Working data:
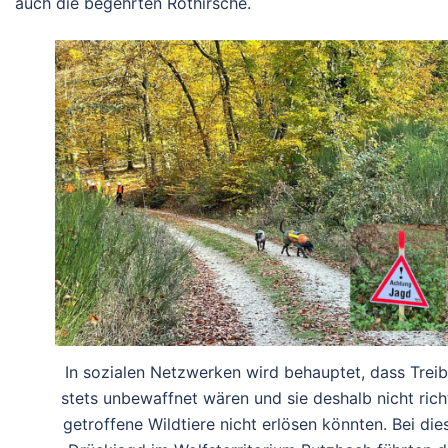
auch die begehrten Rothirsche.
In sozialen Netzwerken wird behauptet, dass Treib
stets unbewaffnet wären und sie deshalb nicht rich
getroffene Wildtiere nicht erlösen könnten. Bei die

---

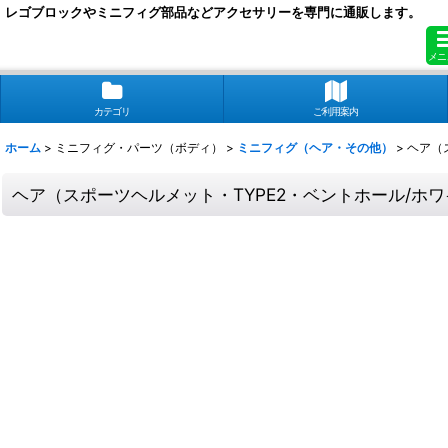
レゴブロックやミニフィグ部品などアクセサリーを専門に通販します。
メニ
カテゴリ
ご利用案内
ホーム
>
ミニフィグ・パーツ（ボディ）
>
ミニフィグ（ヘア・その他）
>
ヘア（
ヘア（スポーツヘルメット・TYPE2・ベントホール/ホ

Task prompt:
Match on "nicht" and copy out every line of the entries that contains it.

Answer space:
stets unbewaffnet wären und sie deshalb nicht rich
getroffene Wildtiere nicht erlösen könnten. Bei die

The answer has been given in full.